Work instruction:
Where a line in the records below includes "Gadlee", pull that line out.

Data section:
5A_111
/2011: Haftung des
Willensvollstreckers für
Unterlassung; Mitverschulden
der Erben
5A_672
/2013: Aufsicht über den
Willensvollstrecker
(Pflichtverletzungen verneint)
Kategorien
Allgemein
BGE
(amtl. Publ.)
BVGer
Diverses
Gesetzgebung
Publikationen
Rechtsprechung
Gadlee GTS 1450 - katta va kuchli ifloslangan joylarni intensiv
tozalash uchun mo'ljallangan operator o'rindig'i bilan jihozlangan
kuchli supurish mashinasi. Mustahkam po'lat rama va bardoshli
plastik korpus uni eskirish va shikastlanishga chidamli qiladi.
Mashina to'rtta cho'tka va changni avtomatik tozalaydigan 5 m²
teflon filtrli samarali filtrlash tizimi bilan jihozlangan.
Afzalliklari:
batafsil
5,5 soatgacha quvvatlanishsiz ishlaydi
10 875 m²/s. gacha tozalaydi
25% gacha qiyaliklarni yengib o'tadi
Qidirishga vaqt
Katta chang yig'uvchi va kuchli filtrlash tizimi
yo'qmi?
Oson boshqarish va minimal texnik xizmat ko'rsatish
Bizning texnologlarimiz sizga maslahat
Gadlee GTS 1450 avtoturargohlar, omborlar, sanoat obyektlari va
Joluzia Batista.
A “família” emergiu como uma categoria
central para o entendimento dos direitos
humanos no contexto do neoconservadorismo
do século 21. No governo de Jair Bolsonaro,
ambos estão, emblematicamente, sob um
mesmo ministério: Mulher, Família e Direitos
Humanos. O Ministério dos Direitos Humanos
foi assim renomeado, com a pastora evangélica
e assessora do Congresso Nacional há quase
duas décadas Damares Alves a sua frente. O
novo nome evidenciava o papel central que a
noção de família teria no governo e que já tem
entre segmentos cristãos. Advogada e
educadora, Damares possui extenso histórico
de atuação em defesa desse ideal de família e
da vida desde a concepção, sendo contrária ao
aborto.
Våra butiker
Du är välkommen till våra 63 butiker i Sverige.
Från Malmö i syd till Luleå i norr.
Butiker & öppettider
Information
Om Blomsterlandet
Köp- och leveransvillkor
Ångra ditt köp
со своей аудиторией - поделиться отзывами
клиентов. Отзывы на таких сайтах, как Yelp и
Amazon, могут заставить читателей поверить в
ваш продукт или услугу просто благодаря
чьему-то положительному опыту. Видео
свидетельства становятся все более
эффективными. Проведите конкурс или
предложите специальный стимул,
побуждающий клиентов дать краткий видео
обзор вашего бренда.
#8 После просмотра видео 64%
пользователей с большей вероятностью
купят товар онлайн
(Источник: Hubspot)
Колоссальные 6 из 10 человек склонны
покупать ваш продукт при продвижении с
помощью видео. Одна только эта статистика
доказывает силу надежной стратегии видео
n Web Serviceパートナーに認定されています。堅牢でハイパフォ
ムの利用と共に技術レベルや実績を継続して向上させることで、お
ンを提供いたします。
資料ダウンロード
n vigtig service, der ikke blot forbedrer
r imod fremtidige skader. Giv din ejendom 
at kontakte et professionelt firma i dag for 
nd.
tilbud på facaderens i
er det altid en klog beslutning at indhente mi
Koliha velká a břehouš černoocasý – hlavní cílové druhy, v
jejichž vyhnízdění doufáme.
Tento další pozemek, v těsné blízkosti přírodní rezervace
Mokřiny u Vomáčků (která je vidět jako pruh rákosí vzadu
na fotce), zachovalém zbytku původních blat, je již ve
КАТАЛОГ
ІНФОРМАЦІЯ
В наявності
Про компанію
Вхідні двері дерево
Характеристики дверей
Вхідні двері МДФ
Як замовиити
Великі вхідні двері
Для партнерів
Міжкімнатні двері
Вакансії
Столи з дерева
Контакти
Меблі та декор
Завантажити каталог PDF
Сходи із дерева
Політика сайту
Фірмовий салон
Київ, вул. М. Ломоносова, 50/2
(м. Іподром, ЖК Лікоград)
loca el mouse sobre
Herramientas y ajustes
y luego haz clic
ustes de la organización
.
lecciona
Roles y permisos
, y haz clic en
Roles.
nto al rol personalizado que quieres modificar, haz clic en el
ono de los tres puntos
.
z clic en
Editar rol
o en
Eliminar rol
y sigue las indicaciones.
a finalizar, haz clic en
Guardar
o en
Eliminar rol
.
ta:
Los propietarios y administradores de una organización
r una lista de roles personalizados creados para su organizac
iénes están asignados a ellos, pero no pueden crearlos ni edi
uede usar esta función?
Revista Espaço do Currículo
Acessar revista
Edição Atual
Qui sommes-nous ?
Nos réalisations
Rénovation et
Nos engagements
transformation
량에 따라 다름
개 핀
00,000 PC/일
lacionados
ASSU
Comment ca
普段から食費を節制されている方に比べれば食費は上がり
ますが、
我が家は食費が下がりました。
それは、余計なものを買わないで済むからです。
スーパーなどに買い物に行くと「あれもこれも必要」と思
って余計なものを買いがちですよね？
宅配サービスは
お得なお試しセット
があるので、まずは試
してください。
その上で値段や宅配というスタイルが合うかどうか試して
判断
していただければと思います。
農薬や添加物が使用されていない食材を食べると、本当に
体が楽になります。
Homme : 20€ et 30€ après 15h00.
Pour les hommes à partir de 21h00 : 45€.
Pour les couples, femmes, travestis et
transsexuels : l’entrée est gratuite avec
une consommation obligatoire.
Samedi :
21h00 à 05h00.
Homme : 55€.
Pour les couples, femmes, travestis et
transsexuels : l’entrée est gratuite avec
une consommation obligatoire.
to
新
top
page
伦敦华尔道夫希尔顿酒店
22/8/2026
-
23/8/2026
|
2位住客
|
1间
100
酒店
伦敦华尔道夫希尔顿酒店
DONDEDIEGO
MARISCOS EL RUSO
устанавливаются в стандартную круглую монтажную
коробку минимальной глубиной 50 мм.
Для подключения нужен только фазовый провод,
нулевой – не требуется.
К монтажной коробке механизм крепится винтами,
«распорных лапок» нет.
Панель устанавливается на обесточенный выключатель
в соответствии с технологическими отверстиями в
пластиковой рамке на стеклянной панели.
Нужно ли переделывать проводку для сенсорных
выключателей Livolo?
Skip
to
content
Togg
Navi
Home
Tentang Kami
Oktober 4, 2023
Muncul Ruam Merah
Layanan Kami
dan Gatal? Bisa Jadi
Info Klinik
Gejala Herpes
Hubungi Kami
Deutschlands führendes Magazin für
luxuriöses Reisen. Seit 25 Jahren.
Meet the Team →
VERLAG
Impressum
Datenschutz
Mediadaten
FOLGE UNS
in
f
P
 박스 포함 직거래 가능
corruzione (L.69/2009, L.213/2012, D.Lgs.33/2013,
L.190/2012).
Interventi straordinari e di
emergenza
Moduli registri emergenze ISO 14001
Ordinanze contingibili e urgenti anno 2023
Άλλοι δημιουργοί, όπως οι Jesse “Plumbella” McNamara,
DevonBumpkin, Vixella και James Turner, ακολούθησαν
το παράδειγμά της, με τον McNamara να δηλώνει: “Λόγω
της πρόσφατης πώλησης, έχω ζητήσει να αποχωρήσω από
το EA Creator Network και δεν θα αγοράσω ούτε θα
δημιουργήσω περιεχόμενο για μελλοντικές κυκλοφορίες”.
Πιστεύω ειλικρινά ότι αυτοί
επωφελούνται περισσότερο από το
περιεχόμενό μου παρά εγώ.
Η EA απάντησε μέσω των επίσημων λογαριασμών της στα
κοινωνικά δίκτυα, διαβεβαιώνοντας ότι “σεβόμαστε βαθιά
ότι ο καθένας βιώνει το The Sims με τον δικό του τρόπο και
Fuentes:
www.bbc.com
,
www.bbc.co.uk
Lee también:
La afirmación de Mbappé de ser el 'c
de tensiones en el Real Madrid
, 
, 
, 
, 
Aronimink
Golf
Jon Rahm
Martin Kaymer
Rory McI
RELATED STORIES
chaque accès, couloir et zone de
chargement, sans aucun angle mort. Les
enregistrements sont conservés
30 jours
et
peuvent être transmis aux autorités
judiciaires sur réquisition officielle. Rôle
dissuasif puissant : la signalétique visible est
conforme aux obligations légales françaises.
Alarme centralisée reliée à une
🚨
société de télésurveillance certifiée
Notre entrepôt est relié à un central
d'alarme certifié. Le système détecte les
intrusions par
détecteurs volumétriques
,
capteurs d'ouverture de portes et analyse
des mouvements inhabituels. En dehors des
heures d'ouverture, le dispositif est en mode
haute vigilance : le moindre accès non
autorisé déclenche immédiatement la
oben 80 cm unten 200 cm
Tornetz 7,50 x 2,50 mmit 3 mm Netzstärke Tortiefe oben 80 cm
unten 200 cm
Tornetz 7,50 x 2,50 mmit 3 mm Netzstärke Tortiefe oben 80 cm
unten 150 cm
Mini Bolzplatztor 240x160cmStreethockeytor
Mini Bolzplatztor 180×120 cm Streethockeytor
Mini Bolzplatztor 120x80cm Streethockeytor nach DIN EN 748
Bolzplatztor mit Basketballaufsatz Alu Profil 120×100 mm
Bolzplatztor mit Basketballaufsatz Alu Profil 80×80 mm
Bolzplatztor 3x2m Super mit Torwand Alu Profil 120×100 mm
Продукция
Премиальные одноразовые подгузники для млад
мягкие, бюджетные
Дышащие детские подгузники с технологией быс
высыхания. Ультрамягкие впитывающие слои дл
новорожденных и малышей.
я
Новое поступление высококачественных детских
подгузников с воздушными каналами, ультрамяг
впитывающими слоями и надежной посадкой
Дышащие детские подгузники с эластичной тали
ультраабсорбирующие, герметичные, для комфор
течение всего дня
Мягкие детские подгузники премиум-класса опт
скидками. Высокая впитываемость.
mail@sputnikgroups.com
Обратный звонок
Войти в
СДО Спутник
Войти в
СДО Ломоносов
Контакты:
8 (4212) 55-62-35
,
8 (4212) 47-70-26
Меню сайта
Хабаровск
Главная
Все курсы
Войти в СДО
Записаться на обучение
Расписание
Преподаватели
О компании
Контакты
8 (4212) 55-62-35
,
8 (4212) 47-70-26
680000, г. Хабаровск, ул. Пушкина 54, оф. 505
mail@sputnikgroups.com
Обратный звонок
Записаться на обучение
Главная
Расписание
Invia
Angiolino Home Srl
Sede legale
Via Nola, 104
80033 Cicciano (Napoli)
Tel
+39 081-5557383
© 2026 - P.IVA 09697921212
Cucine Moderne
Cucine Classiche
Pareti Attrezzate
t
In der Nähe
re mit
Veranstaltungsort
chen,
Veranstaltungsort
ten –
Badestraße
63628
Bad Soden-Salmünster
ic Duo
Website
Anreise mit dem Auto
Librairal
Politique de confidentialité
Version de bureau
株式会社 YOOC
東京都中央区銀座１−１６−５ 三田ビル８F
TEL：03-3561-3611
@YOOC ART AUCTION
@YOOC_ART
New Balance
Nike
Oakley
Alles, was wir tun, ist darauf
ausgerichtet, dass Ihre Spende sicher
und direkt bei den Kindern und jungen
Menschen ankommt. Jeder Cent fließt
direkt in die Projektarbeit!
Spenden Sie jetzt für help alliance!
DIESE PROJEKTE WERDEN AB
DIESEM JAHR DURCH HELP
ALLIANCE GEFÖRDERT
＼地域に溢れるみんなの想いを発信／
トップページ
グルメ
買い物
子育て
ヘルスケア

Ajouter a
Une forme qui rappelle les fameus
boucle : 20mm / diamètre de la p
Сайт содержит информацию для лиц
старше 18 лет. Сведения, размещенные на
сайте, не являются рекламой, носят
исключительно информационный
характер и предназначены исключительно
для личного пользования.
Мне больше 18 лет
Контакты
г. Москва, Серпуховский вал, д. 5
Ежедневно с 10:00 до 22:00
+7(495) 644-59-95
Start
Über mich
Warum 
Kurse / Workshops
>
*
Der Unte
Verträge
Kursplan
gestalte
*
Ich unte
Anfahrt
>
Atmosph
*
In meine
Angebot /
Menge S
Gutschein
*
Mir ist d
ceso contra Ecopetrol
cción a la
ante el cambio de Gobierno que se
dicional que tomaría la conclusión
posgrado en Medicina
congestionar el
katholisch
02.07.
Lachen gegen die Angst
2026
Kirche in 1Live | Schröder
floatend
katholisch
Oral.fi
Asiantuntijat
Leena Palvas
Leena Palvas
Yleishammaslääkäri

Reply to the exercise:
Gadlee GTS 1450 - katta va kuchli ifloslangan joylarni intensiv
Gadlee GTS 1450 avtoturargohlar, omborlar, sanoat obyektlari va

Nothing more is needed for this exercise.